AS: Hahaha! Yes, I remember my first suit, its was made by the family tailor back when I was living in Peru. It was a great experience. My father took me to this old school tailoring shop. The suit I wanted at that time was very 90’s style - black with 5 buttons all in a row. I used it to go to my school disco. 

OHHow has your style evolved since then?

AS: My style has evolved quite a bit over the years. When I left my corporate career I became more casual. Nowadays my style is a bit of a mix, I love to wear basics with some kind of statement garment and when I have the opportunity, I suit up. 

OH: What do you think is important to consider when getting garments made?
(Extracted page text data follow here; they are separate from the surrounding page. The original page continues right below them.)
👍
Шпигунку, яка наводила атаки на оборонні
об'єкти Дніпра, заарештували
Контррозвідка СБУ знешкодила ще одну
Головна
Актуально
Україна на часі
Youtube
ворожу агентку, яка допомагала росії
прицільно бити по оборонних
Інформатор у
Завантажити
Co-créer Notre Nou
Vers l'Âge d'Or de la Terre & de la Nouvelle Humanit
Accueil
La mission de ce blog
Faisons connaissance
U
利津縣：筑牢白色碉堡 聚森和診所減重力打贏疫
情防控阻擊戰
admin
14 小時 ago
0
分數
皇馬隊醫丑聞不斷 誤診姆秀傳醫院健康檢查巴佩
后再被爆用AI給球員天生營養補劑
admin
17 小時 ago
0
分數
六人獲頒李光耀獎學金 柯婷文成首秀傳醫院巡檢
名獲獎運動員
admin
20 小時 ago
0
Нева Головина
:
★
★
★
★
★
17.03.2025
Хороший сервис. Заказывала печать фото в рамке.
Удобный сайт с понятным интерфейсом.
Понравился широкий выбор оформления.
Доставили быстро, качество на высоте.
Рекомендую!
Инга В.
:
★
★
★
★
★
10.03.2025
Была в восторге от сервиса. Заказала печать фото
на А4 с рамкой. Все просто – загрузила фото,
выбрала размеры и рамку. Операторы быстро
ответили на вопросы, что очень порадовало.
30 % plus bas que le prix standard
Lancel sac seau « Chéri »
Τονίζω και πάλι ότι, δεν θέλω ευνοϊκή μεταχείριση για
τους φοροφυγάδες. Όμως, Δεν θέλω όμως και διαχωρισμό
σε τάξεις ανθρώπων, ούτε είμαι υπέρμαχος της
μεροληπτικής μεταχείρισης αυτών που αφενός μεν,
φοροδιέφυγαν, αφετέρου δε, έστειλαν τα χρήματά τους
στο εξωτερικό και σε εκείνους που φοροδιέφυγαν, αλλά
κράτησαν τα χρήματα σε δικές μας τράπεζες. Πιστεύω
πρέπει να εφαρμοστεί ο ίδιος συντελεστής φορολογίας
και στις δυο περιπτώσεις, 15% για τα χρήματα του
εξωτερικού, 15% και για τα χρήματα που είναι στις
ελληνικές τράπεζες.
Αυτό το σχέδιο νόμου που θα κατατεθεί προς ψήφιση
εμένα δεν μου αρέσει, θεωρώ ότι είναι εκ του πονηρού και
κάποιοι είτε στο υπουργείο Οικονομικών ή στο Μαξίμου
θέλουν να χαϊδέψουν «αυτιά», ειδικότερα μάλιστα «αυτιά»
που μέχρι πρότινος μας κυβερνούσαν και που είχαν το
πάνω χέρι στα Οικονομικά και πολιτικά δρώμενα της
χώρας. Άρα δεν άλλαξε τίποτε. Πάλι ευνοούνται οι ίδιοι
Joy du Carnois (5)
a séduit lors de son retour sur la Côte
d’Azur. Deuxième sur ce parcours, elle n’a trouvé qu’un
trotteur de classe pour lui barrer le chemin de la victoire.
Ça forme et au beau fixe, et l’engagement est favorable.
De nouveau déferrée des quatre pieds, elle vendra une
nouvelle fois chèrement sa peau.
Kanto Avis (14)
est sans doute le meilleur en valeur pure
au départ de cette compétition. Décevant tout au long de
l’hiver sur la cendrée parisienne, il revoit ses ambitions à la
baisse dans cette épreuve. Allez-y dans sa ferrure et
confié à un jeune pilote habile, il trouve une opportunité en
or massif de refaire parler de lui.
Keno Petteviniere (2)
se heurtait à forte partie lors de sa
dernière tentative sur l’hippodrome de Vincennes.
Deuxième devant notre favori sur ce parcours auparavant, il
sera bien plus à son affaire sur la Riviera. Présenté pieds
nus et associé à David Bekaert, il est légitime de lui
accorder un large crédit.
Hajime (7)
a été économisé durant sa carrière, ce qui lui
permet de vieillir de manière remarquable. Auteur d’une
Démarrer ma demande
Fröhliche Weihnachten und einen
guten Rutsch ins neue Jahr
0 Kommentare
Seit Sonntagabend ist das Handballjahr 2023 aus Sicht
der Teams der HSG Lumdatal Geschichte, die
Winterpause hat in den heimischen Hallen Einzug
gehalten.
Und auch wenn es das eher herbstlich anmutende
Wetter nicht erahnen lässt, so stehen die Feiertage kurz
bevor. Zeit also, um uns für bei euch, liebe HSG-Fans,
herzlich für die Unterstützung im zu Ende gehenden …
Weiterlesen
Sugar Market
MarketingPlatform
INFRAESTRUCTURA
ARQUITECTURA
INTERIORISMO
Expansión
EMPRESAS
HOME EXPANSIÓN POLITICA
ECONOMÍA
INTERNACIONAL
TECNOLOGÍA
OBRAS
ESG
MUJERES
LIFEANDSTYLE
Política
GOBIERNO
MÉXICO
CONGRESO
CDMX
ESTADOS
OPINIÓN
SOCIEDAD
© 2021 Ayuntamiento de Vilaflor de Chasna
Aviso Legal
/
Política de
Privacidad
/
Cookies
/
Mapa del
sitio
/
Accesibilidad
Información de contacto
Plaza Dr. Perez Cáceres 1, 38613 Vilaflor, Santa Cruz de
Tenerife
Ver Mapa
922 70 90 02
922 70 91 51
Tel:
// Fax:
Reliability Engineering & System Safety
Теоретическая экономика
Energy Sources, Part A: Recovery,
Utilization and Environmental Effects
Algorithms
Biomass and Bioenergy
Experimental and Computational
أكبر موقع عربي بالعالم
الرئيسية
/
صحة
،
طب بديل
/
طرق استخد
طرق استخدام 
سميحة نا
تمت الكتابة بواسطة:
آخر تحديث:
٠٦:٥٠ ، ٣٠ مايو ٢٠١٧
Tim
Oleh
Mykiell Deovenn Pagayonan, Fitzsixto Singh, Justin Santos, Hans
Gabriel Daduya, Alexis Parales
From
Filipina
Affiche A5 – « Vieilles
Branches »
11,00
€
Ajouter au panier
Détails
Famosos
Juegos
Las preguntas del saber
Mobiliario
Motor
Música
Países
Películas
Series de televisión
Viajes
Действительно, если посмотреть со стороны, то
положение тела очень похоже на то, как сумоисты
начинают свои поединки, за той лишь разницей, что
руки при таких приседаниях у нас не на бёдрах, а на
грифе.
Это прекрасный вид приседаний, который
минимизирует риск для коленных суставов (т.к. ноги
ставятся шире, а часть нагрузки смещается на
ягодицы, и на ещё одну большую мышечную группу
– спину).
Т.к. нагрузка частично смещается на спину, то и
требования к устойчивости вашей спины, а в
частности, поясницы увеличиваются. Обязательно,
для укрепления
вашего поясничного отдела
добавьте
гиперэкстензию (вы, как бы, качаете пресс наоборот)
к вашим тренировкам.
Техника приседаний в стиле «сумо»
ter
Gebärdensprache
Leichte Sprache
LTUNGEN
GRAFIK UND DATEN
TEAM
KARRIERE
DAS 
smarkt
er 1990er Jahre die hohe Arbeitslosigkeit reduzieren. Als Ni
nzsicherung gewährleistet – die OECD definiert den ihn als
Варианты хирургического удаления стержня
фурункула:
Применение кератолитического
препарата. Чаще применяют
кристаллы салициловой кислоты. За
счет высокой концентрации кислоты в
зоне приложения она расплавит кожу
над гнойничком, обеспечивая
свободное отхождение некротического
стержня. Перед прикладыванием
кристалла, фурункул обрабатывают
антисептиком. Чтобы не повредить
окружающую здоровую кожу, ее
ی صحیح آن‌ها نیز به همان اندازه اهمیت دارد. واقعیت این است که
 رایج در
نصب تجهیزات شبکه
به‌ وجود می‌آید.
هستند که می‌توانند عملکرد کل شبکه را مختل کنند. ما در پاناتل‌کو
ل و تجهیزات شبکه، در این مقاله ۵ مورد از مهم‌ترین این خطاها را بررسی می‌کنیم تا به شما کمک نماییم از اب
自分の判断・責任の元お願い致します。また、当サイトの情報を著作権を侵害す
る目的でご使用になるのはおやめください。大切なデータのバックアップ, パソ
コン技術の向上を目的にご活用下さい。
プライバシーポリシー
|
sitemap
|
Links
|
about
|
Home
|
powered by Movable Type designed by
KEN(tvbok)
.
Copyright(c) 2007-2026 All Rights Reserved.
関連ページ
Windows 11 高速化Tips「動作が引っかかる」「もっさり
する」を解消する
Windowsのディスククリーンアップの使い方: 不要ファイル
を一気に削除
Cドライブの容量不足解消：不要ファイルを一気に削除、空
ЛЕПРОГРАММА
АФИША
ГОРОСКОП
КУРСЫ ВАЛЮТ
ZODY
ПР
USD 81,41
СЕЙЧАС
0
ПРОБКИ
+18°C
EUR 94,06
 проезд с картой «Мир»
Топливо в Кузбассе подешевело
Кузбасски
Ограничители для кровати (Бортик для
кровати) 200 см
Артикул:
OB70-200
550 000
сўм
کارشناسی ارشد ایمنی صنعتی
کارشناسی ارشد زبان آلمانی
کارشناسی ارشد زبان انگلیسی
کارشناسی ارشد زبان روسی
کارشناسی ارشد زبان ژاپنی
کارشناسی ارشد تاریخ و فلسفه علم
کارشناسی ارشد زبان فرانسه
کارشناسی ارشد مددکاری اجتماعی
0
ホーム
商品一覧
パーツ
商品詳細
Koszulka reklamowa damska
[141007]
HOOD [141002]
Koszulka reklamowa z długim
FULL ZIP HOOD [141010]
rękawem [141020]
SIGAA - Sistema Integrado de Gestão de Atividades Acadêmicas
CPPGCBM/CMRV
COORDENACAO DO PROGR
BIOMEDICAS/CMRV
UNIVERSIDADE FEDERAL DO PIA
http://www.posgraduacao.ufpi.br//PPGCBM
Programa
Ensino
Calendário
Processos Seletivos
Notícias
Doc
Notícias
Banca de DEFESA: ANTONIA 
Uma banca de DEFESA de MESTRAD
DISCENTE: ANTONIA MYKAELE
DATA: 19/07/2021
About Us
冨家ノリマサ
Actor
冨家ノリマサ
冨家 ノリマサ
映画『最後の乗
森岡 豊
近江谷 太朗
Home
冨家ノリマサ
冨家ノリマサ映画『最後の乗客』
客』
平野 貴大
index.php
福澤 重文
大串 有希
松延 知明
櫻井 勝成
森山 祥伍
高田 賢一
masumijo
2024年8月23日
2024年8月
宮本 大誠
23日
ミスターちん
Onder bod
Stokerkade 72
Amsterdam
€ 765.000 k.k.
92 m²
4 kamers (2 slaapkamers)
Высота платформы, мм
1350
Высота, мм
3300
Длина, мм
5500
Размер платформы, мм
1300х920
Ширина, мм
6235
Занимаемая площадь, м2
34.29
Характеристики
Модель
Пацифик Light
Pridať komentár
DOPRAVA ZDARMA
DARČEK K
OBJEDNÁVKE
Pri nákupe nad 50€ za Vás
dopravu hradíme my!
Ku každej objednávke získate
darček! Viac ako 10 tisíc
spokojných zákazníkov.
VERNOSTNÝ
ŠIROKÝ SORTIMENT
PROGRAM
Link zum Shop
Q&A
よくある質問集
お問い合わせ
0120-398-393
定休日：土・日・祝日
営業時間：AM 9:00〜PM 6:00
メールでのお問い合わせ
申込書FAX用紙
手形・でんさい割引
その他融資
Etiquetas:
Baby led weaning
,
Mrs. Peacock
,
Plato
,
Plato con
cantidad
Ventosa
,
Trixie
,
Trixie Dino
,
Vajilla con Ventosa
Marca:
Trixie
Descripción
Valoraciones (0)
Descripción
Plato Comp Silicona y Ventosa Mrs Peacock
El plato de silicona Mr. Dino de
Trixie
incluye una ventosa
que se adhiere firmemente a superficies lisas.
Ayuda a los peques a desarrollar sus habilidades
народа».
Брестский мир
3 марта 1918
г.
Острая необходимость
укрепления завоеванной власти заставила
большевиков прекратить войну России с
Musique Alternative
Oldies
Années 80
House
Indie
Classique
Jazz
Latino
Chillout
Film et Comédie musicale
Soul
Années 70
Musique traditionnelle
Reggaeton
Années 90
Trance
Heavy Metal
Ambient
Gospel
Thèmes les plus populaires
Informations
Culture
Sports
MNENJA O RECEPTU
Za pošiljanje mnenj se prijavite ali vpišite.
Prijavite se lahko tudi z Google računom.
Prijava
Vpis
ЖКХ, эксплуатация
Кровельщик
AS: I think the first thing should be to know the purpose of the garment. Once you've got this covered, the next most important thing should be your relationship with your tailor and the way you communicate what you want. A suit should reflect your personality, your style and you should feel comfortable in it. When I'm creating a new dish, it's about knowing the ingredients and the way they combine together before even trying it. With a suit, azit is the same. A tailor knows the fabrics and the design and style that work on every occasion and type of body before even starting to measure you. They are kind of the 'fashion chefs'!

OH: What accomplishment are you most proud of?

AS: Since I arrived in Australia my mission has been to introduce Latin American food, especially Peruvian, into Australia. I'm so proud of my country's gastronomy and I truly believe everyone should know about it! Starting with 'A taste of Peru', followed by 'Morena' and now 'Pastuso' and 'Che' I think I have achieved my dream to introduce Australians to the beautiful and exciting Peruvian cuisine. 

I'm also very proud of the work we are doing at Pastuso in training and inspiring new chefs. I like to make my kitchen team part of the menu development and take on their ideas and suggestions. I also enjoy spending part of my week discussing with them their goals to make sure we are working towards them. Every time I see any of my chefs achieving their dream it makes me so proud and makes it all worth it.  

And last but not least, my beautiful son Lucas who I simply cannot wait to see him growing and achieving his own dreams.